Reviewing prototype motherboards has formerly been quite a piece of work. Not this one. No hang ups, no driver issues. Everything was just like with a fully matured product. I guess SiS spend a lot of time optimizing and refining the chipset, as there was seemingly no need to rush it to the market as fast.

The result is just what the business sector needed: A relatively fast, reliable and well-featured chipset. No other manufacturer offers a product with the same feature range as the SiS630 and SiS730 family.

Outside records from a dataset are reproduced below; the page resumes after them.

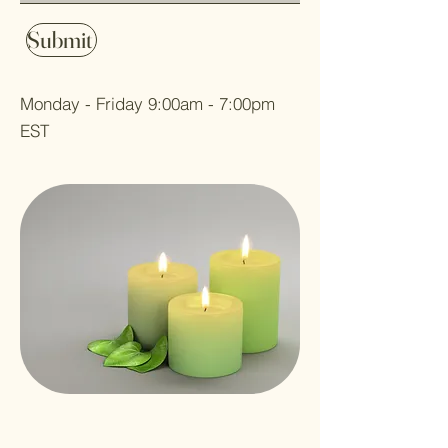
Submit
Monday - Friday 9:00am - 7:00pm
EST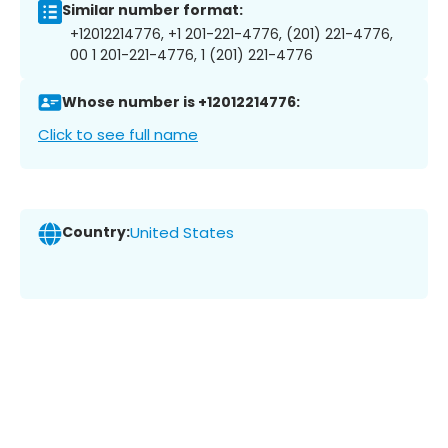
Similar number format:
+12012214776, +1 201-221-4776, (201) 221-4776,
00 1 201-221-4776, 1 (201) 221-4776
Whose number is +12012214776:
Click to see full name
Country:
United States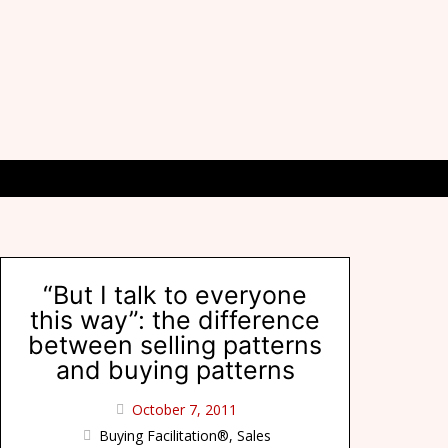
“But I talk to everyone
this way”: the difference
between selling patterns
and buying patterns
October 7, 2011
Buying Facilitation®
,
Sales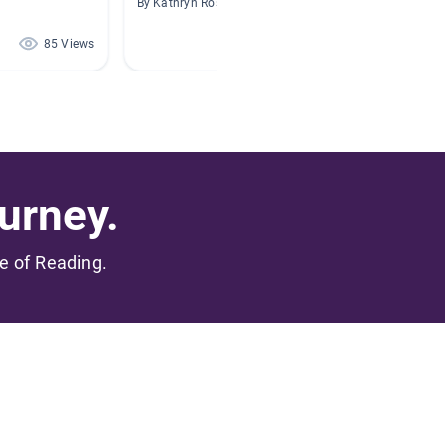
By Kathryn Ross
By Sarah
85 Views
69 Views
urney.
me of Reading.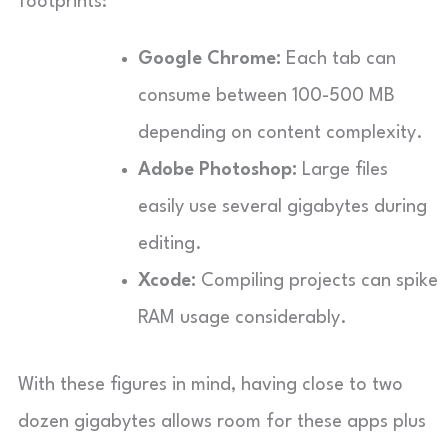
footprints:
Google Chrome:
Each tab can
consume between 100-500 MB
depending on content complexity.
Adobe Photoshop:
Large files
easily use several gigabytes during
editing.
Xcode:
Compiling projects can spike
RAM usage considerably.
With these figures in mind, having close to two
dozen gigabytes allows room for these apps plus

Even though SiS engineers rely on the Windows default IDE drivers, I'm sure that specialized ones can improve the overall performance some more. There might also be some room for optimizing the memory performance as well. If you think about chipset comparisons of the whole last decade, SiS might be in a good situation. This time there is no competiting chipset from Intel to outperform the SiS product.

Finally the low value/budget segment has now two different Athlon/Duron chipsets to pick from, VIA's ProSavage KM133 and the SiS730. I expect the SiS to be cheaper though better featured. With those two chipsets available, the business computing sector is no longer depending on Intel chipsets or processors. There is even more behind it. The value of a business computer is increased by an AMD Duron processor. You get a faster processor, faster memory and a better featured chipset for the same price - isn't that a good deal?

The home and performance-desktop sector was the first of three areas to be entered by AMD, now AMD has good chances to enter the value segment. This leaves only one major part still free from AMD processors: Workstations and Server systems. That will change once AMD gets the AMD760-MP chipset ready to go.